Chapter 10 Literate programming

Literate programming is the practice of mixing code and descriptive writing in order to execute and explain a data analysis simultaneously in the same document. The targets package supports literate programming through tight integration with R Markdown and knitr.

There are two kinds of literate programming in targets:

  1. Rendering within a target. Here, you define a special kind of target that runs a lightweight R Markdown report which depends on upstream targets.
  2. Target Markdown, an overarching system in which one or more R Markdown files write the _targets.R file and encapsulate the pipeline.

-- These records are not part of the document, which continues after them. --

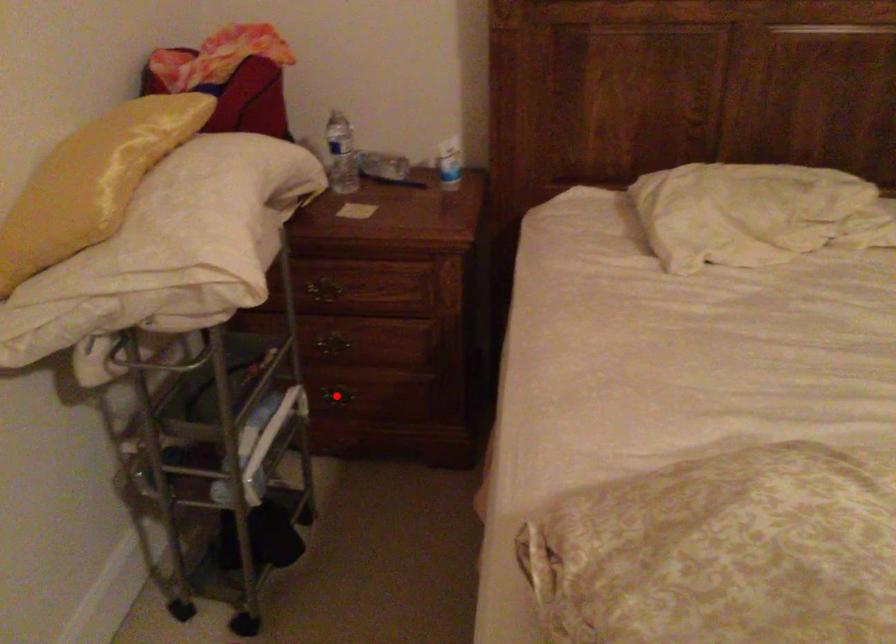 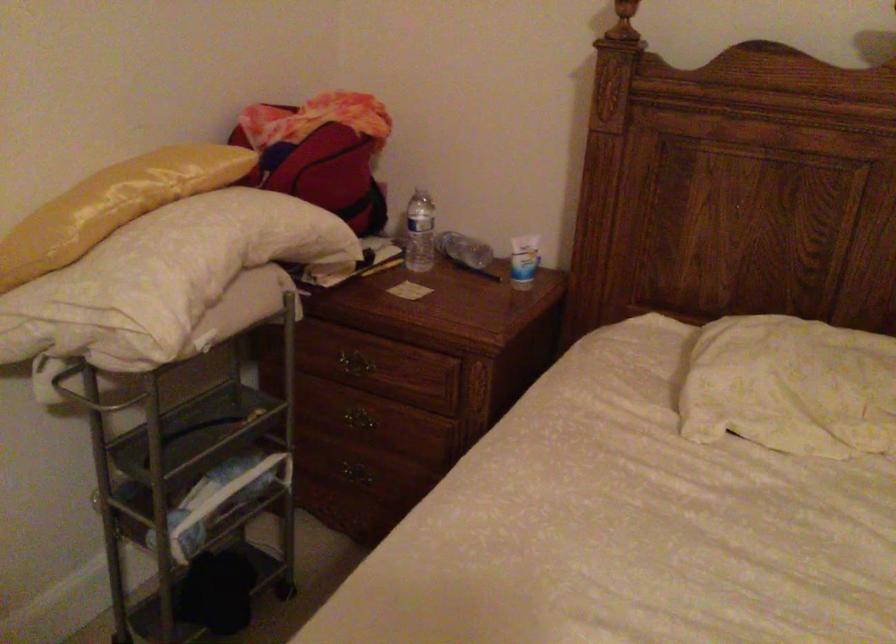 Find the pixel in the second image that matches the highlighted location in the first image.

(355, 473) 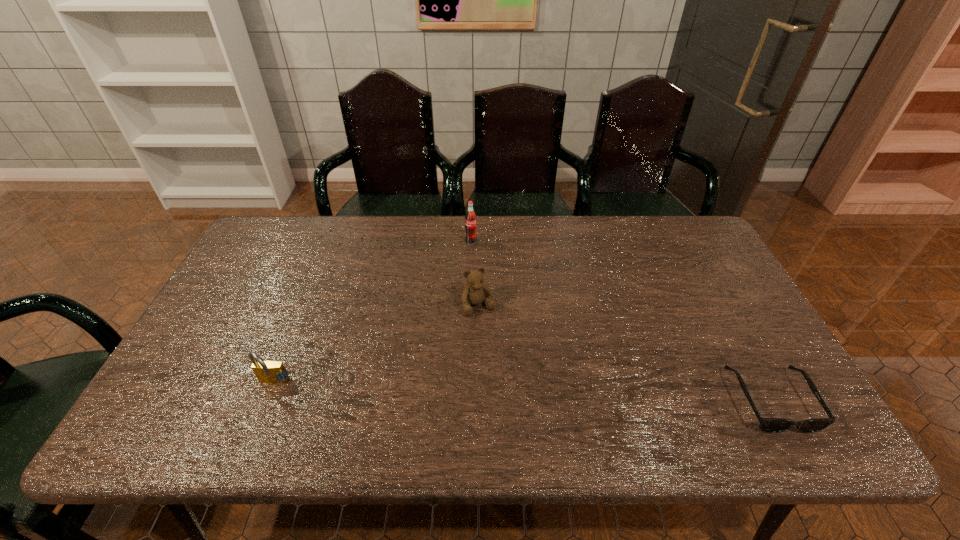 Identify the location of free point located 0.210m on the front-facing side of the third nearest object. This screenshot has height=540, width=960. (513, 379).

You are a GUI agent. You are given a task and a screenshot of the screen. Output one action in this format:
    pyautogui.click(x=<x>, y=<y>)
    Task: Click on the free space located 0.270m on the front-facing side of the third nearest object
    
    Given the screenshot: What is the action you would take?
    pyautogui.click(x=522, y=400)

The image size is (960, 540). Find the location of `object at the far edge`. object at the far edge is located at coordinates (470, 218).

Find the location of a particular element. padlock positioned at the near edge is located at coordinates (272, 372).

Locate an element on the screen. sunglasses present at the near edge is located at coordinates (768, 425).

Where is `object at the right edge`? Image resolution: width=960 pixels, height=540 pixels. object at the right edge is located at coordinates (768, 425).

This screenshot has height=540, width=960. I want to click on object located at the near right corner, so click(x=768, y=425).

Locate an element on the screen. The height and width of the screenshot is (540, 960). blank space at the far edge is located at coordinates (334, 221).

The image size is (960, 540). In the image, there is a desktop. What are the coordinates of `vacant space at the near edge` in the screenshot? It's located at (252, 391).

Locate an element on the screen. Image resolution: width=960 pixels, height=540 pixels. vacant area at the left edge of the desktop is located at coordinates click(x=252, y=288). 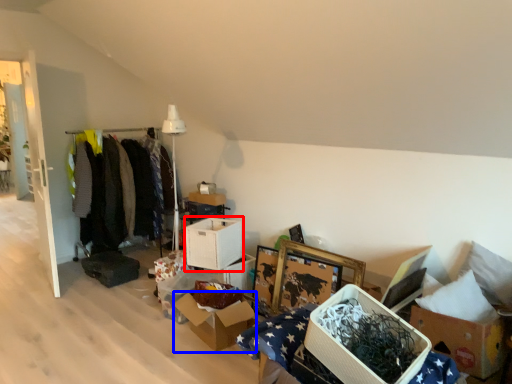 Question: Which of the following is the closest to the observer, storage box (highlighted by a red box) or cardboard box (highlighted by a blue box)?

Choices:
 (A) storage box
 (B) cardboard box

Answer: (B) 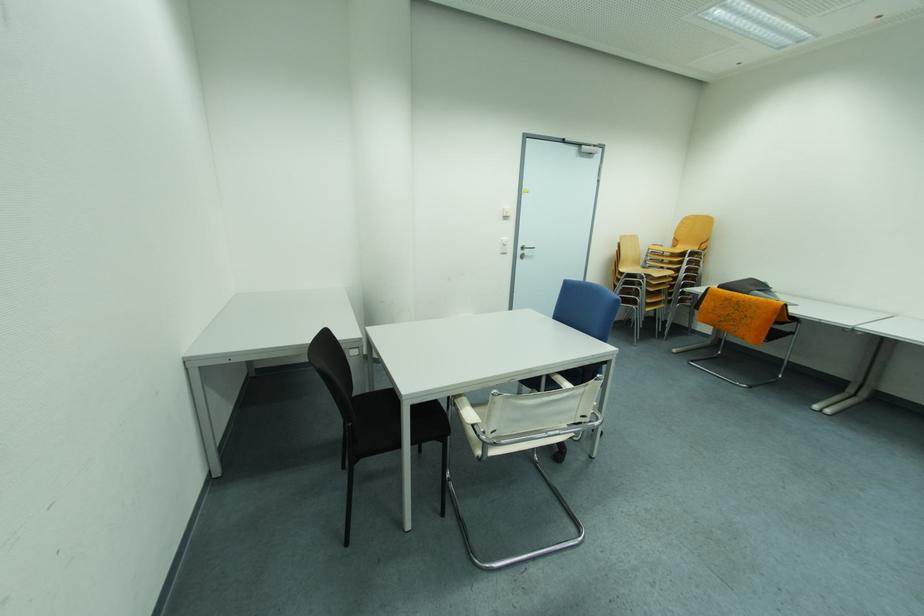 Find where to pull the silver door handle. Please return your answer as a coordinate pair (x, y).

(525, 251) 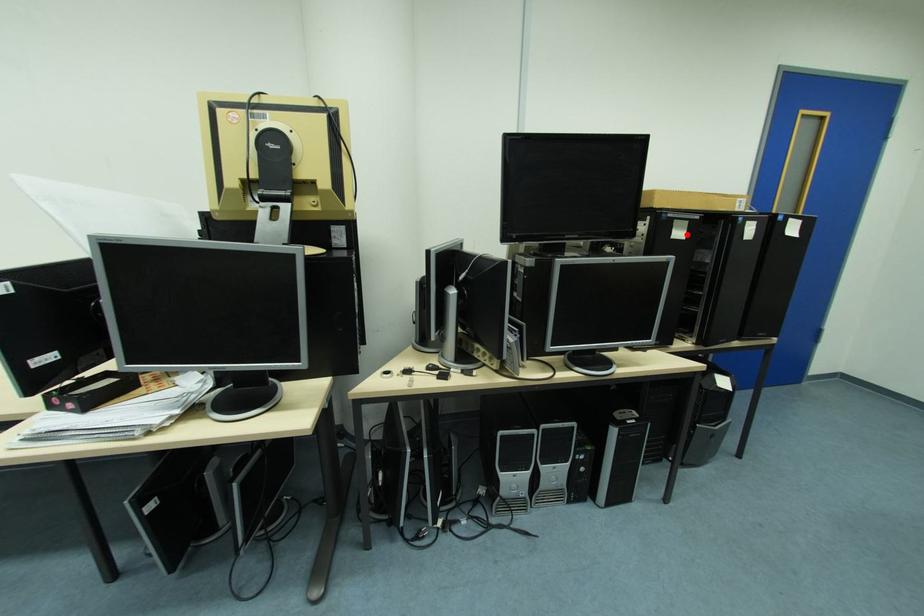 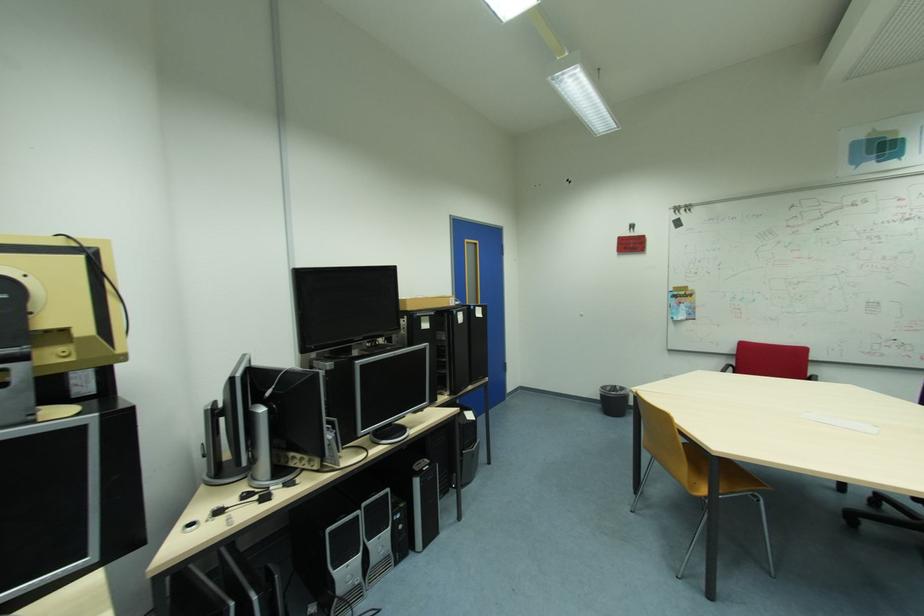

10.1 Rendering within a target

If you render an R Markdown report as part of a target, the report should be lightweight: mostly prose, minimal code, fast execution, and no output other than the rendered HTML/PDF document. In other words, R Markdown reports are just targets that document prior results. The bulk of the computation should have already happened upstream, and the most of the code chunks in the report itself should be terse calls to tar_read() and tar_load().

For this chapter, we will use the so-called “minimal” example, which is similar to the walkthrough example but with an R Markdown report and a slightly different pipeline. The report from that example looks like this:

Above, the report depends on targets fit and hist. The use of tar_read() and tar_load() allows us to run the report outside the pipeline. As long as _targets/ folder has data on the required targets from a previous tar_make(), you can open the RStudio IDE, edit the report, and click the Knit button like you would for any other R Markdown report.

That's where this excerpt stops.